KNUTSON: Stirling Moss & The Mille Miglia

Knutson
Dan Knutson

BLOOMINGTON, Minn. — It is May 1, 1955, and Stirling Moss and navigator Denis Jenkinson are in a Mercedes 300 SLR and on their way to winning the Mille Miglia, the epic 1,000-mile race on roads around Italy.

Jenkinson later wrote a report for England’s Motor Sport magazine. Here is an excerpt from when they were going 170 mph.

“On one straight lined with trees, we had marked down a hump in the road as being flat out only if the road was dry. It was, so I gave the appropriate signal and with 7,500 rpm in fifth gear on the tachometer we took off, for we had made an error in our estimation of the severity of the hump. For a measurable amount of time, the vibro-massage that you get sitting in a 300 SLR at that speed suddenly ceased, and there was time for us to look at each other with raised eyebrows before we landed again. Even had we been in the air for only one second, we should have traveled some 200 feet through the air.”

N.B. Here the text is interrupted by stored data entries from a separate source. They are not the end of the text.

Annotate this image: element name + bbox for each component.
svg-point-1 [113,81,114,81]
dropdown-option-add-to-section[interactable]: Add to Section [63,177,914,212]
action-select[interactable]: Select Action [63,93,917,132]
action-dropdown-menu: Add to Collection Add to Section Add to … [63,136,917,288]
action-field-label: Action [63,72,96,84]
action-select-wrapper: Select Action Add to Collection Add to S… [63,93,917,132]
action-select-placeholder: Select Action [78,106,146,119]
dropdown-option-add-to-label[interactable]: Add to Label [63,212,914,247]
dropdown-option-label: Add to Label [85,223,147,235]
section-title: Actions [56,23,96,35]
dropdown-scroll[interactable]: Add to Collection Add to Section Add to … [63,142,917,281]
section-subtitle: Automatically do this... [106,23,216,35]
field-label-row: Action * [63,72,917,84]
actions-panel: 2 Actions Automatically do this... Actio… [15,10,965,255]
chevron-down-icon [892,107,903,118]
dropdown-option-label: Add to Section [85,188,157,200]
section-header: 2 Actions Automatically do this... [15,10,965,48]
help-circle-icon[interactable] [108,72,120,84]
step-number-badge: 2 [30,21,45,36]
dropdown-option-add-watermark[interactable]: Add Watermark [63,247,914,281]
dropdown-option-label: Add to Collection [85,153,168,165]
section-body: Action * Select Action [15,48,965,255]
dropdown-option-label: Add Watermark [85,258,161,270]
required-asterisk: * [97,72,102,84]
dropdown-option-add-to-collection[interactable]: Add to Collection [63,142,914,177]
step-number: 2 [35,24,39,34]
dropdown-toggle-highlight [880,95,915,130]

Like race fans around the world, I was sad to hear the news that the legendary Moss died on April 12. But the flipside is that he survived the treacherous years of racing during the 1950s and 1960s and lived until age 90. Moss won an astounding 212 out of 529 races he entered across a broad spectrum of motorsports.

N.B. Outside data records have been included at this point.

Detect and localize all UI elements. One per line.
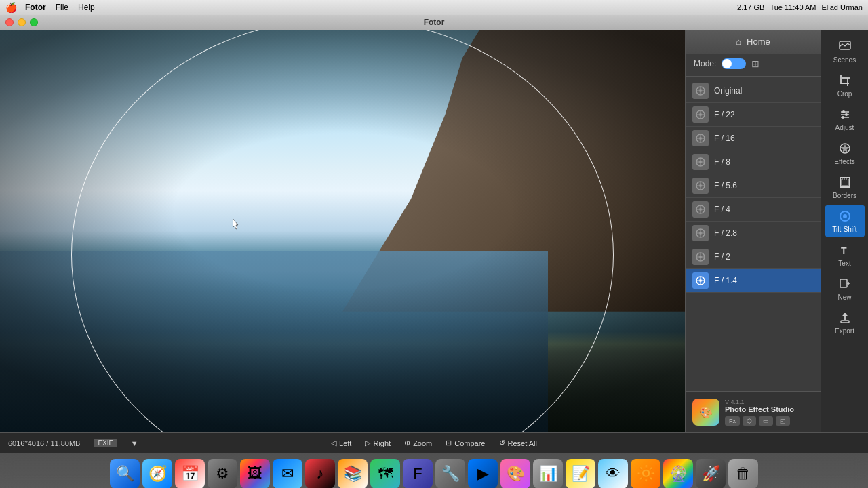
mode-toggle[interactable] <box>722 58 746 69</box>
dock-item-prefs[interactable]: 🔧 <box>435 459 465 489</box>
ram-display: 2.17 GB <box>737 3 764 12</box>
tool-label-tiltshift: Tilt-Shift <box>832 226 856 233</box>
filter-item-f22[interactable]: F / 22 <box>686 103 821 127</box>
minimize-button[interactable] <box>18 18 26 26</box>
dock-item-mail[interactable]: ✉ <box>273 459 302 489</box>
svg-rect-64 <box>842 179 848 186</box>
exif-dropdown-arrow[interactable]: ▼ <box>131 439 138 447</box>
filter-name-original: Original <box>714 86 742 96</box>
status-btn-icon: ⊕ <box>404 439 410 447</box>
dock-item-finder[interactable]: 🔍 <box>110 459 140 489</box>
dock-item-preview[interactable]: 👁 <box>598 459 628 489</box>
close-button[interactable] <box>5 18 14 26</box>
status-btn-label: Zoom <box>413 439 432 447</box>
maximize-button[interactable] <box>30 18 38 26</box>
dock-item-safari[interactable]: 🧭 <box>142 459 172 489</box>
filter-icon-f4 <box>692 201 709 218</box>
dock-item-music[interactable]: ♪ <box>305 459 335 489</box>
dock-item-paintbrush[interactable]: 🎨 <box>500 459 530 489</box>
cursor-pointer <box>233 218 241 230</box>
tool-label-effects: Effects <box>834 158 854 165</box>
dock-item-fotor[interactable]: F <box>403 459 433 489</box>
status-btn-compare[interactable]: ⊡ Compare <box>446 439 485 447</box>
filter-item-f28[interactable]: F / 2.8 <box>686 222 821 245</box>
svg-text:T: T <box>841 245 847 256</box>
tool-label-crop: Crop <box>837 90 852 98</box>
tool-icon-export <box>837 310 852 325</box>
dock-item-video[interactable]: ▶ <box>468 459 498 489</box>
menu-fotor[interactable]: Fotor <box>25 3 46 12</box>
tool-label-scenes: Scenes <box>833 56 856 64</box>
status-btn-reset all[interactable]: ↺ Reset All <box>499 439 537 447</box>
ad-btn-fx[interactable]: Fx <box>725 416 740 426</box>
tool-new[interactable]: New <box>825 272 865 305</box>
svg-point-37 <box>699 232 702 235</box>
exif-badge[interactable]: EXIF <box>94 439 117 447</box>
menubar: 🍎 Fotor File Help 2.17 GB Tue 11:40 AM E… <box>0 0 868 15</box>
dock-item-books[interactable]: 📚 <box>338 459 368 489</box>
titlebar: Fotor <box>0 15 868 30</box>
filter-name-f2: F / 2 <box>714 252 730 262</box>
menu-file[interactable]: File <box>56 3 68 12</box>
file-info: 6016*4016 / 11.80MB <box>8 439 80 447</box>
tool-borders[interactable]: Borders <box>825 171 865 203</box>
tool-label-new: New <box>837 293 851 301</box>
ad-btn-rect[interactable]: ▭ <box>759 416 773 426</box>
filter-item-f56[interactable]: F / 5.6 <box>686 174 821 198</box>
filter-item-f8[interactable]: F / 8 <box>686 150 821 174</box>
tool-scenes[interactable]: Scenes <box>825 35 865 68</box>
filter-item-f16[interactable]: F / 16 <box>686 127 821 150</box>
dock-item-launchpad[interactable]: 🚀 <box>696 459 726 489</box>
divider <box>686 76 821 77</box>
tool-text[interactable]: TText <box>825 239 865 271</box>
dock-item-maps[interactable]: 🗺 <box>370 459 400 489</box>
menubar-right: 2.17 GB Tue 11:40 AM Ellad Urman <box>737 3 863 12</box>
svg-point-49 <box>699 279 702 282</box>
status-btn-label: Left <box>339 439 351 447</box>
filter-item-f4[interactable]: F / 4 <box>686 198 821 222</box>
dock-item-photos[interactable]: 🖼 <box>240 459 270 489</box>
svg-point-43 <box>699 256 702 258</box>
tool-label-adjust: Adjust <box>835 124 854 131</box>
dock-item-maccleaner[interactable]: 🔆 <box>631 459 660 489</box>
tool-crop[interactable]: Crop <box>825 69 865 102</box>
home-button[interactable]: ⌂ Home <box>686 30 821 54</box>
status-btn-icon: ◁ <box>331 439 336 447</box>
far-right-toolbar: ScenesCropAdjustEffectsBordersTilt-Shift… <box>821 30 868 432</box>
dock-item-calendar[interactable]: 📅 <box>175 459 205 489</box>
dock-item-colorui[interactable]: 🎡 <box>663 459 693 489</box>
tool-icon-text: T <box>837 243 852 258</box>
tool-export[interactable]: Export <box>825 306 865 339</box>
dock-item-trash[interactable]: 🗑 <box>728 459 758 489</box>
ad-btn-corner[interactable]: ◱ <box>776 416 790 426</box>
menu-help[interactable]: Help <box>78 3 95 12</box>
tool-icon-new <box>837 277 852 291</box>
tool-icon-borders <box>837 175 852 190</box>
filter-item-original[interactable]: Original <box>686 79 821 103</box>
tool-tiltshift[interactable]: Tilt-Shift <box>825 205 865 237</box>
tool-adjust[interactable]: Adjust <box>825 103 865 136</box>
status-btn-icon: ↺ <box>499 439 505 447</box>
tool-label-export: Export <box>835 327 854 335</box>
status-bar: 6016*4016 / 11.80MB EXIF ▼ ◁ Left▷ Right… <box>0 432 868 453</box>
status-btn-zoom[interactable]: ⊕ Zoom <box>404 439 432 447</box>
svg-point-59 <box>845 113 848 116</box>
dock-item-system[interactable]: ⚙ <box>208 459 237 489</box>
filter-name-f14: F / 1.4 <box>714 276 737 285</box>
photo-background <box>0 30 685 432</box>
status-btn-right[interactable]: ▷ Right <box>365 439 391 447</box>
dock-item-notes[interactable]: 📝 <box>566 459 595 489</box>
tool-icon-crop <box>837 73 852 88</box>
filter-item-f2[interactable]: F / 2 <box>686 245 821 269</box>
canvas-area[interactable] <box>0 30 685 432</box>
apple-menu[interactable]: 🍎 <box>5 2 17 13</box>
tool-effects[interactable]: Effects <box>825 137 865 169</box>
traffic-lights <box>5 18 38 26</box>
dock-item-activity[interactable]: 📊 <box>533 459 563 489</box>
status-btn-left[interactable]: ◁ Left <box>331 439 351 447</box>
filter-item-f14[interactable]: F / 1.4 <box>686 269 821 293</box>
tool-label-text: Text <box>838 260 850 267</box>
home-icon: ⌂ <box>736 37 741 47</box>
mode-grid-icon[interactable]: ⊞ <box>751 58 760 69</box>
ad-btn-hex[interactable]: ⬡ <box>743 416 756 426</box>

Asked to name the race of his life, Moss nominated the 1961 Monaco Grand Prix when he won driving an outdated Lotus Climax and fended off the faster Ferraris driven by Americans Richie Ginther and Phil Hill.

Another one of his many outstanding victories is, of course, the 1955 Mille Miglia when he and Jenkinson averaged 98 mph over nearly 1,000 miles on Italian roads — through towns, over mountains and across plains. Their car carried the No. 722, indicating they had started at 7:22 a.m.

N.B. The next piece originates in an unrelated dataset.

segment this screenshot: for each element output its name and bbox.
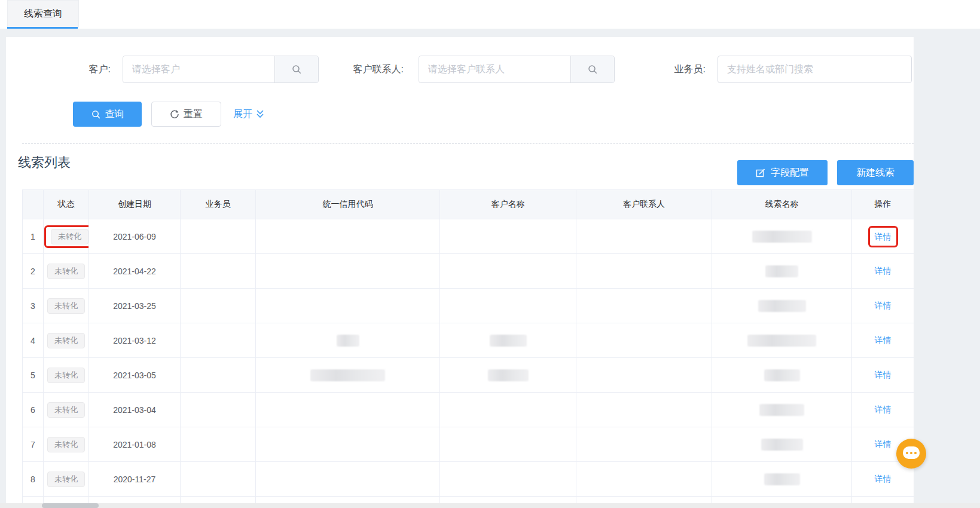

I was a lad when, in a book in the school library, I first came across a report on that race. It was written by somebody called DSJ. I later learned it was Jenkinson when I started to subscribe to Motor Sport magazine. DSJ, or Jenks as he was called, led a fairytale life of driving around Europe in his Porsche 356 and later in Jaguar E types, to report on F-1 and other major racing events.

It was Jenks who inspired me to become an F-1 journalist and to spend more than 30 years covering F-1 for SPEED SPORT.  He was still on the F-1 beat when I got to know him. I told him it was because of him that I was in the paddock of the tracks and involved in motorsports, noting it had all started when I was a schoolboy and read his report on the 1955 Mille Miglia.

“A number of people have told me that,” he said.

Many of you have read Jenks’ report of the 1955 Mille Miglia. If you have not, or have not done so for a while, it is well worth looking it up on the internet.

Here is another excerpt:

“The car was really going well now and on the straights to Verona we were getting 7,500 in top gear, a speed of 274 kph or as close to 170 mph as one could wish to travel. On some of these long straights our navigation system was paying handsomely, for we could keep at 170 mph over blind brows, even when overtaking slower cars.”

A while back, at a Mercedes media day, I got to see (and hear) the “722” Mercedes being driven around a test track in Stuttgart on one of its rare forays outside of the museum. Later, I got the marvelous opportunity to sit in the actual driving seat. Both seats, which had been custom made for Moss and Jenks, had an incongruous green plaid covering.

Like all the front-engine cars of that era, including the F-1 machines, the driver sat on top of the driveshaft tunnel, with the clutch pedal on one side and the brake and accelerator pedals on the other. It felt strange to me, but as I say it was the norm back then. And it certainly didn’t slow Moss.

I met Moss several times over the years. The first time I told him that one of the reasons I was involved in motorsports was because I read the race report of the 1955 Mille Miglia.

While Moss didn’t say the exact same thing as Jenks, his response was the same — a number of lads have told me that.